Solving for \(p\), we get:

\[ p = \frac{e^{X\beta}}{1 + e^{X\beta}} \]

This sigmoid function maps the linear predictor to a probability between 0 and 1. To classify observations, we apply a threshold—commonly 0.5—on \(p\). In our Human-vs-Bot project, we define bots as the positive class (\( \text{isBot} = 1 \)), so a probability above a threshold of 0.5 indicates a likely bot.

Threshold determination

Deciding where to place a cut-point is not always straightforward. A cut-point determines which cases get classified as positive—that is, which logit score (and associated probability) best separates the two classes. In our model, this means deciding what score most effectively distinguishes a human from a bot. How can we maximize predictive accuracy?

Often, it's important to evaluate several candidate thresholds and assess how the model performs at each. This involves examining classification metrics such as sensitivity (true positive rate), specificity (true negative rate), and predictive values. All of these metrics are defined relative to a particular threshold.

To assess overall model discrimination independent of any specific cut-point, we use the area under the receiver operating characteristic (ROC) curve, or AUC. AUC represents the probability that a randomly selected positive case (e.g., bot) will be assigned a higher predicted probability than a randomly selected negative case (e.g., human).

Accuracy, often mistaken for predictive performance, summarizes the proportion of correctly classified cases—true positives and true negatives combined—divided by the total number of cases. However, it doesn’t indicate whether the model systematically misclassifies one group more than the other, and it can be especially misleading when one class is much smaller than the other.

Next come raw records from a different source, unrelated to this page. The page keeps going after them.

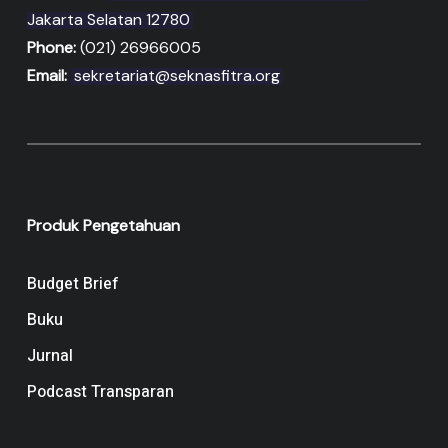
Jakarta Selatan 12780
Phone:
(021) 26966005
Email:
sekretariat@seknasfitra.org
Produk Pengetahuan
Budget Brief
Buku
Jurnal
Podcast Transparan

Predictive performance requires a specific cut-point. The positive predictive value (PPV) is the proportion of predicted positives that are actual positives (i.e., predicted bots that actually are bots), while the negative predictive value (NPV) is the proportion of predicted negatives that are truly negative (i.e., predicted humans that actually are humans). These metrics depend both on the chosen threshold and the underlying class distribution. In machine learning contexts, PPV is often called precision, and sensitivity is referred to as recall.

A decision table is a practical tool for comparing potential cut-points. It lists a range of thresholds (e.g., 0.0, 0.1,..., 1.0 for probabilities—though logit scores may also be used) alongside key metrics such as True Positive Rate (TPR; sensitivity; recall), False Positive Rate (FPR), Positive Predictive Value (PPV; precision), and Negative Predictive Value (NPV).

For instance, a cut-point of 0.0 classifies all cases as bots, maximizing TPR but also FPR, which results in low PPV due to many false positives. A cut-point of 1.0 classifies no cases as bots, yielding both TPR and FPR of 0, and high NPV—but no positive predictions. Intermediate thresholds like 0.5 attempt to balance these metrics.

The optimal cut-point depends on project priorities—whether it’s more important to detect bots or to minimize false positives. For this project, we use a conventional threshold of 0.5: probabilities greater than 0.5 classify a case as a bot. This threshold will be used below to construct a confusion matrix and evaluate predictive performance.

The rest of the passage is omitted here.